The sensor thing is interesting. Some of the case studies I’ve heard around the Internet of Things is really mundane stuff like sensors in litter bins on city streets or in soap dispensers in large office blocks to save people checking when they need emptying or refilling. Very mundane stuff, but with potentially huge cost savings. So do you see the IoT being more of a B2B than a B2C phenomenon?
“I think both sides will be huge. There are so many connected consumer products and many more to come, and cars are also a huge subset of this. The other issue around all this though is data. These connected devices generate a tremendous amount of data and I see companies buying big data software and installing it in SAS or SAP and then they start producing reports, because they can, which is not what leveraging big data is about. It’s about using it to solve business problems. For example, one client of ours is using big data analysis to optimise shipping costs. Some people expect the cost of delivery to be included in the cost of the product, others don’t. It’s a hard thing to personalise it, but if the customer profile looks like a recurring customer with a high lifetime value, then by analysing the data, you might see an opportunity to give them free shipping to keep them loyal.”
Where do you stand on all the hype around Virtual Reality?
“It was huge at Mobile World Congress this year, but was used mainly to grab attention. I didn’t see anything very interesting from a utility point of view outside of games. I am seeing it start to get picked up in real estate and luxury travel in healthcare and training to a lesser degree, but I would say 99 per cent is still about gaming. The challenge is that you need a lot of computing power for a good experience, so it’s not going to happen for a while yet on a mobile device. But I see the appeal form a showroom perspective. For a property agency or a car dealer to give someone the experience of looking round a house or driving a car is really worthwhile.”
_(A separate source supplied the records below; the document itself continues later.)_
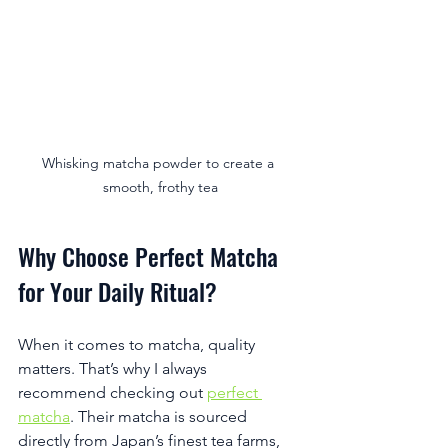
Whisking matcha powder to create a 
smooth, frothy tea
Why Choose Perfect Matcha 
for Your Daily Ritual?
When it comes to matcha, quality 
matters. That’s why I always 
recommend checking out 
perfect 
matcha
. Their matcha is sourced 
directly from Japan’s finest tea farms, 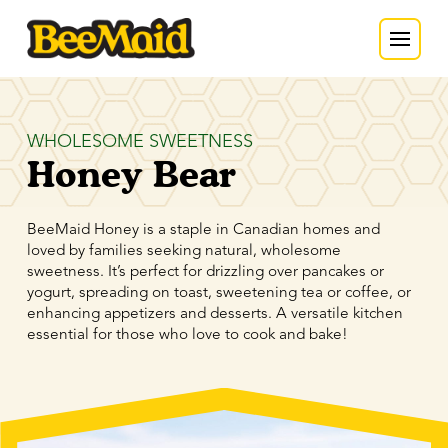
WHOLESOME SWEETNESS
Honey Bear
BeeMaid Honey is a staple in Canadian homes and
loved by families seeking natural, wholesome
sweetness. It’s perfect for drizzling over pancakes or
yogurt, spreading on toast, sweetening tea or coffee, or
enhancing appetizers and desserts. A versatile kitchen
essential for those who love to cook and bake!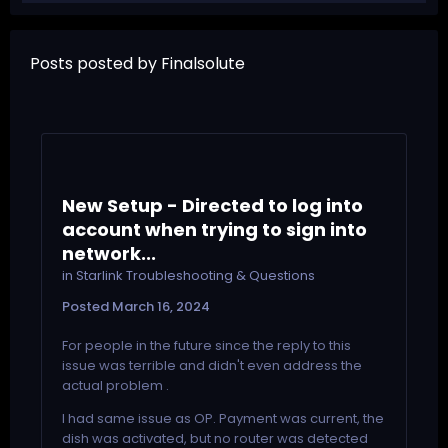
Posts posted by Finalsolute
New Setup - Directed to log into
account when trying to sign into
network...
in
Starlink Troubleshooting & Questions
Posted
March 16, 2024
For people in the future since the reply to this
issue was terrible and didn't even address the
actual problem .
I had same issue as OP. Payment was current, the
dish was activated, but no router was detected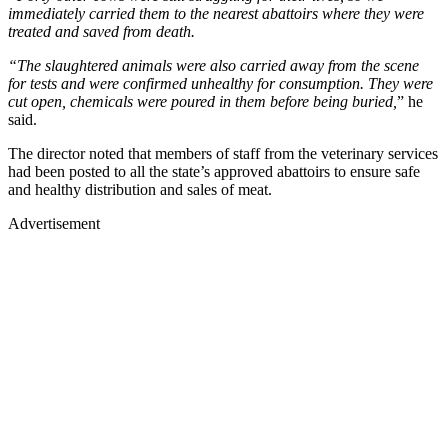
immediately carried them to the nearest abattoirs where they were
treated and saved from death.
“The slaughtered animals were also carried away from the scene
for tests and were confirmed unhealthy for consumption. They were
cut open, chemicals were poured in them before being buried,
” he
said.
The director noted that members of staff from the veterinary services
had been posted to all the state’s approved abattoirs to ensure safe
and healthy distribution and sales of meat.
Advertisement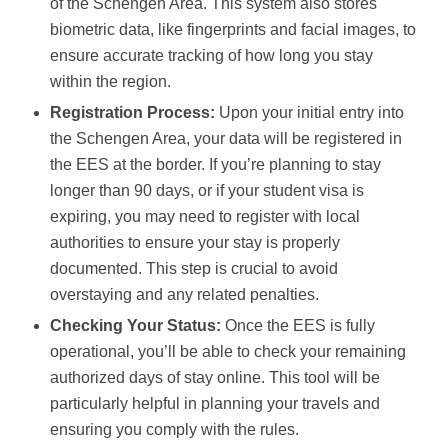
of the Schengen Area. This system also stores
biometric data, like fingerprints and facial images, to
ensure accurate tracking of how long you stay
within the region.
Registration Process:
Upon your initial entry into
the Schengen Area, your data will be registered in
the EES at the border. If you’re planning to stay
longer than 90 days, or if your student visa is
expiring, you may need to register with local
authorities to ensure your stay is properly
documented. This step is crucial to avoid
overstaying and any related penalties.
Checking Your Status:
Once the EES is fully
operational, you’ll be able to check your remaining
authorized days of stay online. This tool will be
particularly helpful in planning your travels and
ensuring you comply with the rules.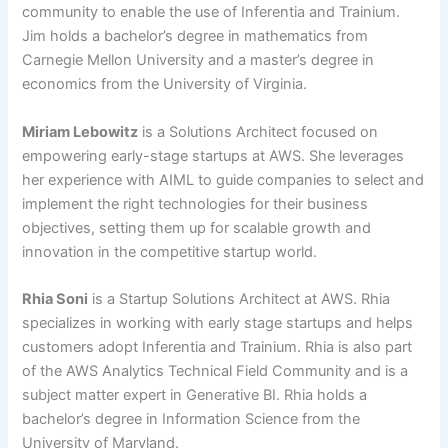
community to enable the use of Inferentia and Trainium.
Jim holds a bachelor’s degree in mathematics from
Carnegie Mellon University and a master’s degree in
economics from the University of Virginia.
Miriam Lebowitz
is a Solutions Architect focused on
empowering early-stage startups at AWS. She leverages
her experience with AIML to guide companies to select and
implement the right technologies for their business
objectives, setting them up for scalable growth and
innovation in the competitive startup world.
Rhia Soni
is a Startup Solutions Architect at AWS. Rhia
specializes in working with early stage startups and helps
customers adopt Inferentia and Trainium. Rhia is also part
of the AWS Analytics Technical Field Community and is a
subject matter expert in Generative BI. Rhia holds a
bachelor’s degree in Information Science from the
University of Maryland.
And what does the future look like?
“New technology and services always take longer than we forecast to take off, but when they do it goes much faster. So for brands this presents a big challenge, because if they invest too early management loses interest by the time it takes off. So sometimes the best approach is to keep a watching brief without investing too heavily, unless you want to be an innovator. Take mobile payments and wearables as an example. Five years from now, we will all be using mobile devices and wearables for payments, but we’re not there yet. And wearables, outside of health devices, have not found the sweet spot yet. The utility is not really there, which means that for a brand thinking of moving into wearables, there’s not really a good reason to do so.”